▶ [Task requirements]:
Whatever appears in the records should be given again exactly, down to the last mark.

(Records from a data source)
━━━━

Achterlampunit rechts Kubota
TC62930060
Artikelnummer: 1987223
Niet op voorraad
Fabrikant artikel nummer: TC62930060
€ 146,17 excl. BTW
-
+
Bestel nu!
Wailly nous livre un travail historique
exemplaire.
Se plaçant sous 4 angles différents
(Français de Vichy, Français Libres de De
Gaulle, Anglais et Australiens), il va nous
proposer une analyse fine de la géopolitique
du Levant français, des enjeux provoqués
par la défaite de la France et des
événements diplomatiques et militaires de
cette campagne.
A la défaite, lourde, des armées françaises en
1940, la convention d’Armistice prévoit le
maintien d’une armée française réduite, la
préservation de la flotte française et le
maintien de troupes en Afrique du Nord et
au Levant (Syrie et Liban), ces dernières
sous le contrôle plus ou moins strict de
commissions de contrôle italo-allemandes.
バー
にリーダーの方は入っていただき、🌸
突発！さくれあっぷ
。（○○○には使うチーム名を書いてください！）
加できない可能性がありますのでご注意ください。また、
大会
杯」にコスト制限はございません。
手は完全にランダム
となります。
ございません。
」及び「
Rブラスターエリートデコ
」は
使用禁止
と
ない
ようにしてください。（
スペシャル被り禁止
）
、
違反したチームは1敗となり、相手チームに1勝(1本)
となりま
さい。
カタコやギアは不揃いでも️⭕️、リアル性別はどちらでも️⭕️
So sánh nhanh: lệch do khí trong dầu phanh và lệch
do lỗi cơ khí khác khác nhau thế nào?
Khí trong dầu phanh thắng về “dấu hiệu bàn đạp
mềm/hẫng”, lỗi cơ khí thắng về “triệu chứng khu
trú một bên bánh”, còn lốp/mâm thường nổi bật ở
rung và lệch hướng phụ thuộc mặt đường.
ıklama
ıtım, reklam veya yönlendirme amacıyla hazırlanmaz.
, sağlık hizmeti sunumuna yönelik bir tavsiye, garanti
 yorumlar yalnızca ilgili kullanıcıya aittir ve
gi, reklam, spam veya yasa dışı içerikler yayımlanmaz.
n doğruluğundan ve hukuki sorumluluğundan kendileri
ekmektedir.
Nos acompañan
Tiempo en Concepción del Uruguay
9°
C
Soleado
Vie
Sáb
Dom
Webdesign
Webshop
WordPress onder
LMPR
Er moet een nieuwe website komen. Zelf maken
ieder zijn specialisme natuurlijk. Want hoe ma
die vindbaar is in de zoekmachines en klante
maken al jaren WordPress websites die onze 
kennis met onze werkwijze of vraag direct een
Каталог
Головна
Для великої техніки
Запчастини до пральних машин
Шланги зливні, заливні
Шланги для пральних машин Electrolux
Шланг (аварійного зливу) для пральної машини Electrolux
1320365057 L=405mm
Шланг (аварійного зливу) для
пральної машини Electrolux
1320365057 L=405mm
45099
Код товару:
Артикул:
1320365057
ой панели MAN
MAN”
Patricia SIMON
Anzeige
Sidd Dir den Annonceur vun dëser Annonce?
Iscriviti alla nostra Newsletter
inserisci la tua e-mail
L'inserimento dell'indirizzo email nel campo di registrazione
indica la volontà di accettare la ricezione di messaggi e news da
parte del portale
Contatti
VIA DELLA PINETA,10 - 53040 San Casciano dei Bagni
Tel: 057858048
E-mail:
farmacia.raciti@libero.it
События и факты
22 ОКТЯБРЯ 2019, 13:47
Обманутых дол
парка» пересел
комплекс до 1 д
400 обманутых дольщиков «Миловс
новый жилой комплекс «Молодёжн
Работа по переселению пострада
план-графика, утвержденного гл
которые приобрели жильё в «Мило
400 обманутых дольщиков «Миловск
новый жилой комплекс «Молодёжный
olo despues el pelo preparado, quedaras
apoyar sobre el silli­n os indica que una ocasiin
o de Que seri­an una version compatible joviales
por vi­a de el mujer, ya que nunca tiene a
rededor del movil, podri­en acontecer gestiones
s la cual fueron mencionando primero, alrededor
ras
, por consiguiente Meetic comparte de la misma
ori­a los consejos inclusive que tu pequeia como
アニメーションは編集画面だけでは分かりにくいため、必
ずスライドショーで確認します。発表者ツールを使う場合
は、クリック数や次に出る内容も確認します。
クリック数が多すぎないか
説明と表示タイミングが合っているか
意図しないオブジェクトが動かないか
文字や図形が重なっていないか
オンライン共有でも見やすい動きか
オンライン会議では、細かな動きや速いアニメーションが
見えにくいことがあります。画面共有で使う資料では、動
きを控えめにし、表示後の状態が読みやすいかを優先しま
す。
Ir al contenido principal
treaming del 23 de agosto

━━━━

▶ [Task solution]:
Achterlampunit rechts Kubota
TC62930060
Artikelnummer: 1987223
Niet op voorraad
Fabrikant artikel nummer: TC62930060
€ 146,17 excl. BTW
-
+
Bestel nu!
Wailly nous livre un travail historique
exemplaire.
Se plaçant sous 4 angles différents
(Français de Vichy, Français Libres de De
Gaulle, Anglais et Australiens), il va nous
proposer une analyse fine de la géopolitique
du Levant français, des enjeux provoqués
par la défaite de la France et des
événements diplomatiques et militaires de
cette campagne.
A la défaite, lourde, des armées françaises en
1940, la convention d’Armistice prévoit le
maintien d’une armée française réduite, la
préservation de la flotte française et le
maintien de troupes en Afrique du Nord et
au Levant (Syrie et Liban), ces dernières
sous le contrôle plus ou moins strict de
commissions de contrôle italo-allemandes.
バー
にリーダーの方は入っていただき、🌸
突発！さくれあっぷ
。（○○○には使うチーム名を書いてください！）
加できない可能性がありますのでご注意ください。また、
大会
杯」にコスト制限はございません。
手は完全にランダム
となります。
ございません。
」及び「
Rブラスターエリートデコ
」は
使用禁止
と
ない
ようにしてください。（
スペシャル被り禁止
）
、
違反したチームは1敗となり、相手チームに1勝(1本)
となりま
さい。
カタコやギアは不揃いでも️⭕️、リアル性別はどちらでも️⭕️
So sánh nhanh: lệch do khí trong dầu phanh và lệch
do lỗi cơ khí khác khác nhau thế nào?
Khí trong dầu phanh thắng về “dấu hiệu bàn đạp
mềm/hẫng”, lỗi cơ khí thắng về “triệu chứng khu
trú một bên bánh”, còn lốp/mâm thường nổi bật ở
rung và lệch hướng phụ thuộc mặt đường.
ıklama
ıtım, reklam veya yönlendirme amacıyla hazırlanmaz.
, sağlık hizmeti sunumuna yönelik bir tavsiye, garanti
 yorumlar yalnızca ilgili kullanıcıya aittir ve
gi, reklam, spam veya yasa dışı içerikler yayımlanmaz.
n doğruluğundan ve hukuki sorumluluğundan kendileri
ekmektedir.
Nos acompañan
Tiempo en Concepción del Uruguay
9°
C
Soleado
Vie
Sáb
Dom
Webdesign
Webshop
WordPress onder
LMPR
Er moet een nieuwe website komen. Zelf maken
ieder zijn specialisme natuurlijk. Want hoe ma
die vindbaar is in de zoekmachines en klante
maken al jaren WordPress websites die onze 
kennis met onze werkwijze of vraag direct een
Каталог
Головна
Для великої техніки
Запчастини до пральних машин
Шланги зливні, заливні
Шланги для пральних машин Electrolux
Шланг (аварійного зливу) для пральної машини Electrolux
1320365057 L=405mm
Шланг (аварійного зливу) для
пральної машини Electrolux
1320365057 L=405mm
45099
Код товару:
Артикул:
1320365057
ой панели MAN
MAN”
Patricia SIMON
Anzeige
Sidd Dir den Annonceur vun dëser Annonce?
Iscriviti alla nostra Newsletter
inserisci la tua e-mail
L'inserimento dell'indirizzo email nel campo di registrazione
indica la volontà di accettare la ricezione di messaggi e news da
parte del portale
Contatti
VIA DELLA PINETA,10 - 53040 San Casciano dei Bagni
Tel: 057858048
E-mail:
farmacia.raciti@libero.it
События и факты
22 ОКТЯБРЯ 2019, 13:47
Обманутых дол
парка» пересел
комплекс до 1 д
400 обманутых дольщиков «Миловс
новый жилой комплекс «Молодёжн
Работа по переселению пострада
план-графика, утвержденного гл
которые приобрели жильё в «Мило
400 обманутых дольщиков «Миловск
новый жилой комплекс «Молодёжный
olo despues el pelo preparado, quedaras
apoyar sobre el silli­n os indica que una ocasiin
o de Que seri­an una version compatible joviales
por vi­a de el mujer, ya que nunca tiene a
rededor del movil, podri­en acontecer gestiones
s la cual fueron mencionando primero, alrededor
ras
, por consiguiente Meetic comparte de la misma
ori­a los consejos inclusive que tu pequeia como
アニメーションは編集画面だけでは分かりにくいため、必
ずスライドショーで確認します。発表者ツールを使う場合
は、クリック数や次に出る内容も確認します。
クリック数が多すぎないか
説明と表示タイミングが合っているか
意図しないオブジェクトが動かないか
文字や図形が重なっていないか
オンライン共有でも見やすい動きか
オンライン会議では、細かな動きや速いアニメーションが
見えにくいことがあります。画面共有で使う資料では、動
きを控えめにし、表示後の状態が読みやすいかを優先しま
す。
Ir al contenido principal
treaming del 23 de agosto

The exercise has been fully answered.